Effect of austenite stability on the low cycle fatigue behavior and microstructure of high alloyed metastable austenitic cast TRIPsteels

Abstract

Room-temperature total strain controlled low-cycle fatigue tests were carried out on two types of high alloyed metastable austenitic cast TRIP steels with different chemical compositions resulting in different austenite stabilities. The cyclic stress response revealed combinations of cyclic hardening, saturation and cyclic softening, depending on the applied total strain amplitude. In the case of the more metastable TRIP steel a considerable amount of deformation-induced α′-martensite is responsible for a high degree of cyclic hardening. Conversely, the more stable TRIP steel shows also a high degree of hardening without a significant transformation of austenite into α′-martensite, however at significantly higher strain amplitudes. The deformation-induced α′-martensite was detected in situ with a feritscope sensor.

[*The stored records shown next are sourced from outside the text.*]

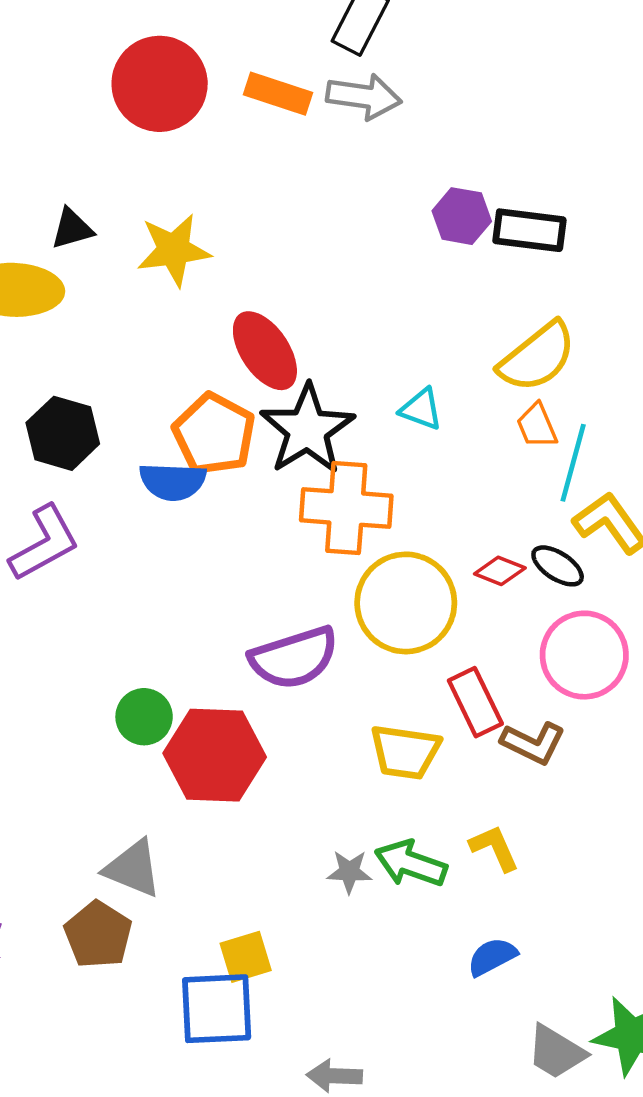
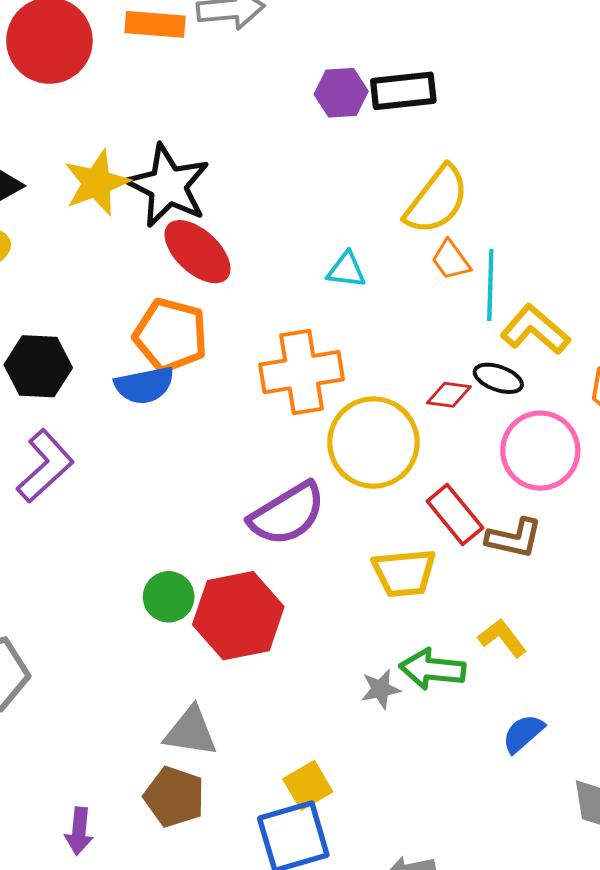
black star: (307, 429) -> (168, 186), moved

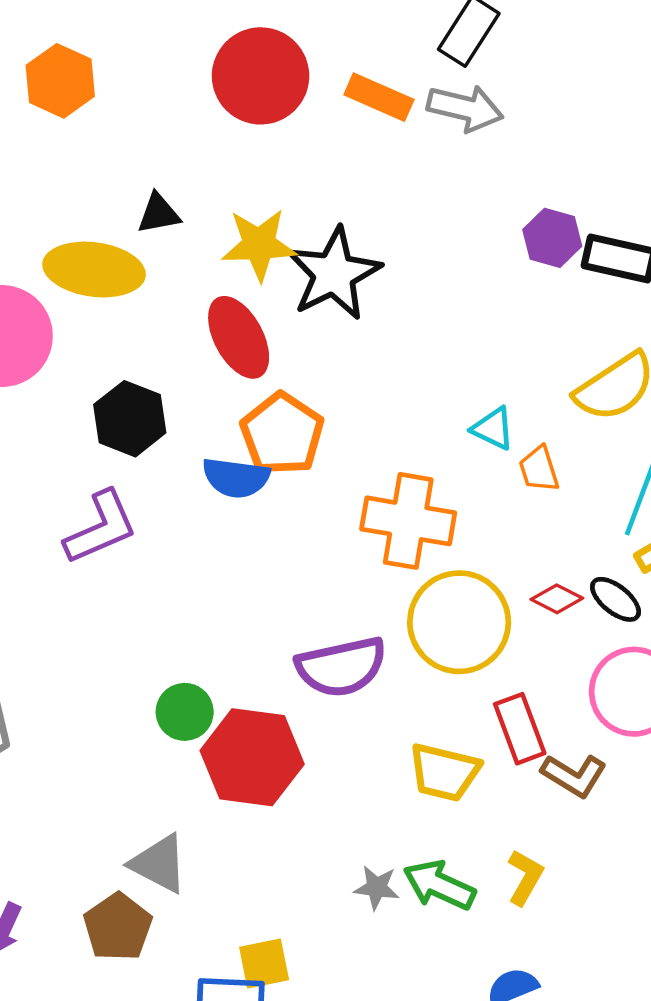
red ellipse: (197, 252) -> (239, 337), moved
orange trapezoid: (451, 260) -> (539, 469), moved
yellow L-shape: (502, 638) -> (525, 877), turned 48

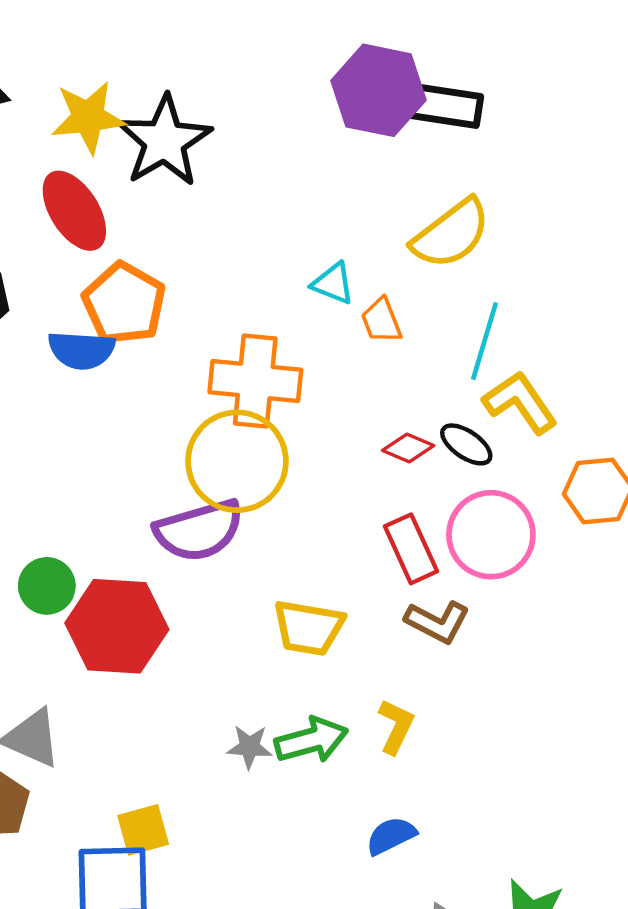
purple hexagon: (552, 238) -> (379, 90), size x1.6
yellow circle: (459, 622) -> (237, 461), moved
red rectangle: (520, 729) -> (411, 549), moved
green arrow: (439, 885) -> (311, 740), turned 144

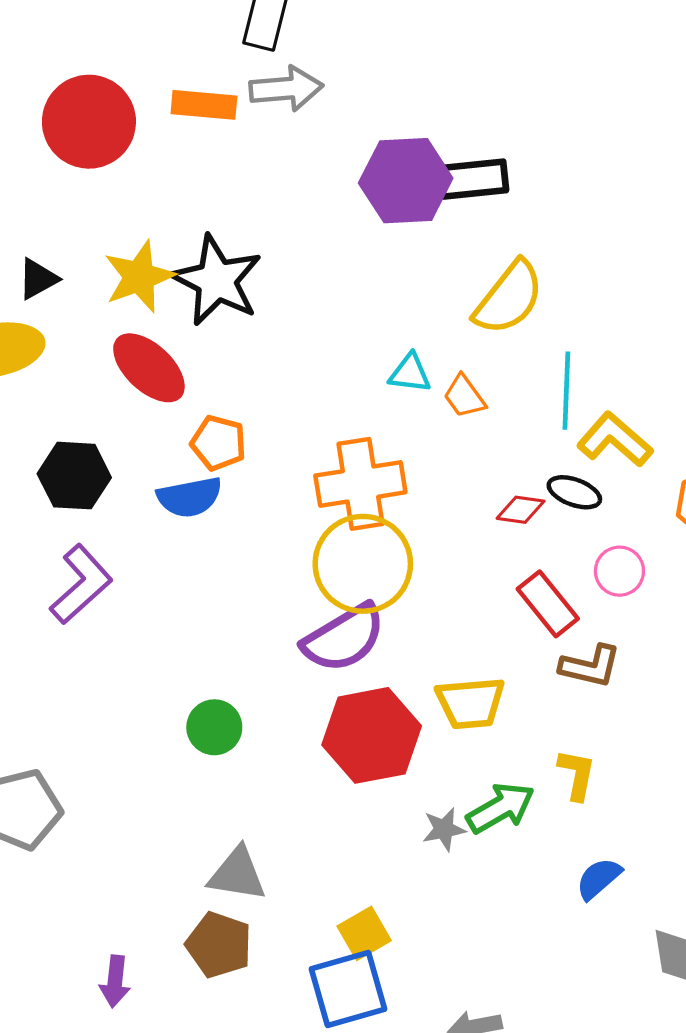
orange pentagon: (124, 303) -> (218, 443), size x0.7
pink circle: (491, 535) -> (619, 571), size x0.6
red hexagon: (117, 626) -> (372, 735), moved

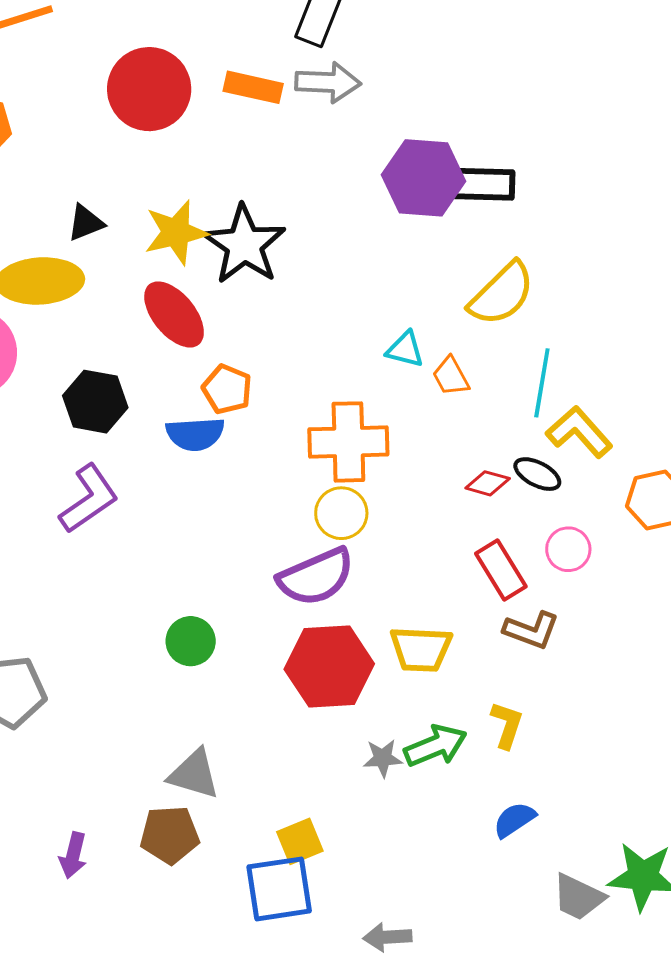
yellow circle: (363, 564) -> (341, 513), size x0.6
brown pentagon: (219, 945) -> (170, 835), turned -30

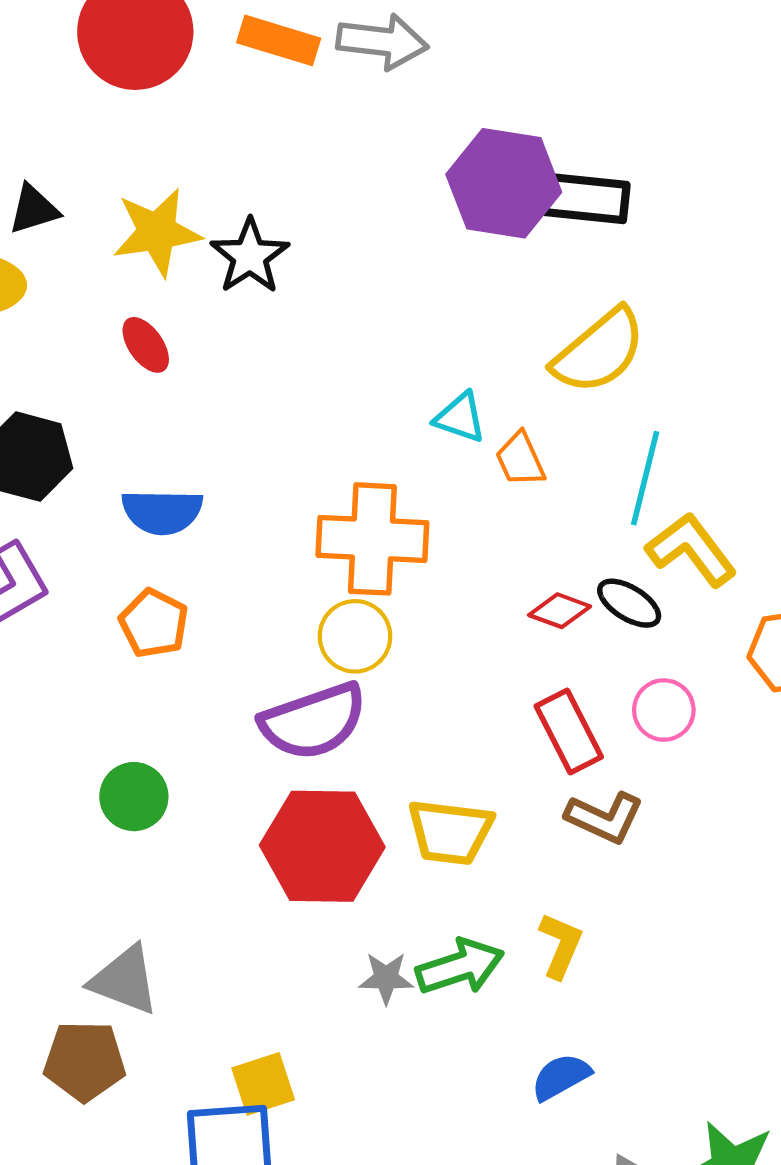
black star: (244, 245) -> (250, 256), size x0.7
red ellipse: (174, 314) -> (146, 345), size x0.6
orange pentagon: (227, 389) -> (154, 623), moved

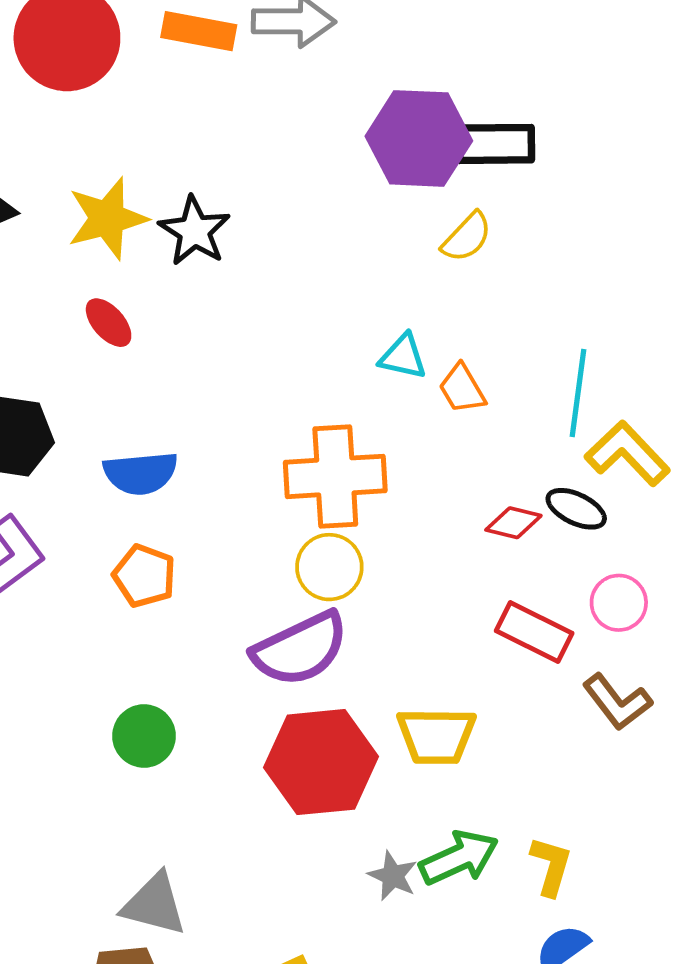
yellow semicircle: (599, 351) -> (467, 237), moved, size x0.6
red rectangle: (569, 731) -> (534, 632), turned -30
brown L-shape: (604, 818) -> (617, 702), moved, turned 34
yellow L-shape: (561, 945) -> (551, 866), moved
gray star: (386, 978) -> (393, 876), turned 30

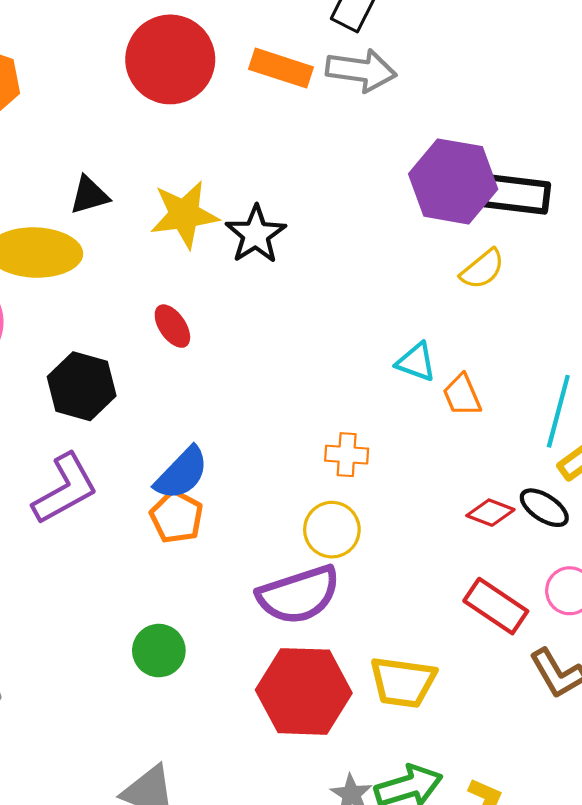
red ellipse: (109, 323) -> (172, 326), moved
blue semicircle: (141, 473) -> (182, 473), moved, turned -48
orange cross: (335, 476) -> (347, 455), size x0.5

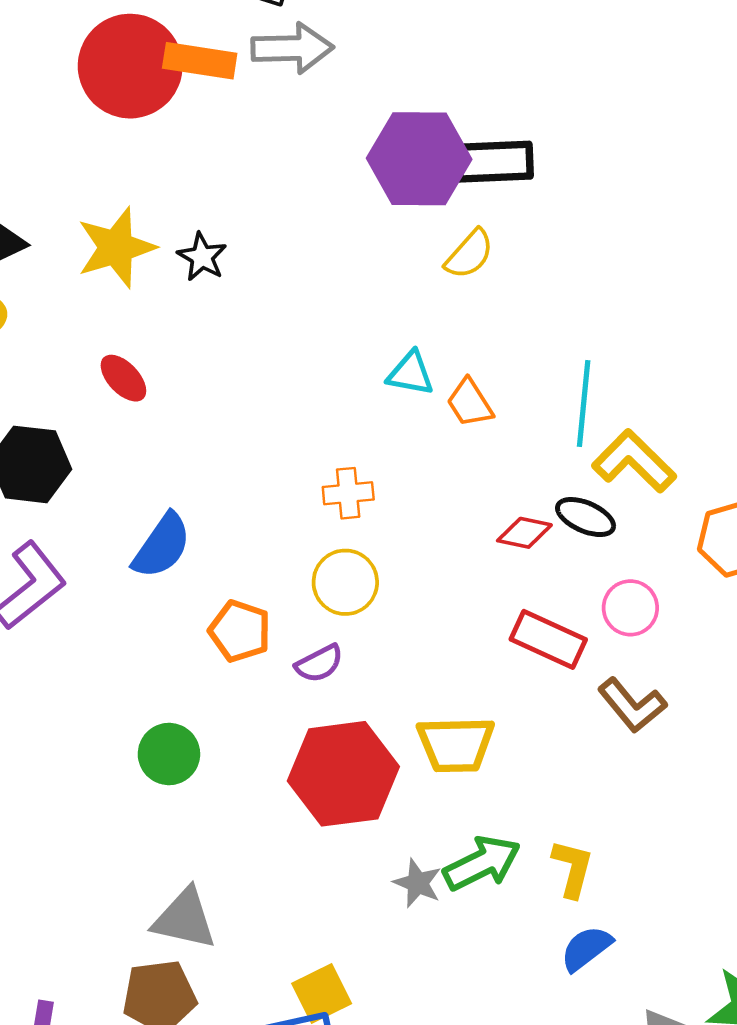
red circle: (170, 59) -> (130, 66), moved
black star: (256, 234) -> (202, 257), size x0.7
orange pentagon: (177, 517) -> (240, 631), moved
purple semicircle: (299, 595) -> (319, 664), size x0.5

EBSD measurements were performed to investigate the locations where the phase transformation from austenite to martensite takes place. It was observed that the martensitic transformation occurs preferentially inside deformation bands. The deformation microstructures were characterized by scanning electron microscopy. Dislocation structures were studied by ECCI (electron channelling contrast imaging). Planar and well developed cell/wall structures were observed, depending on the applied total strain amplitude.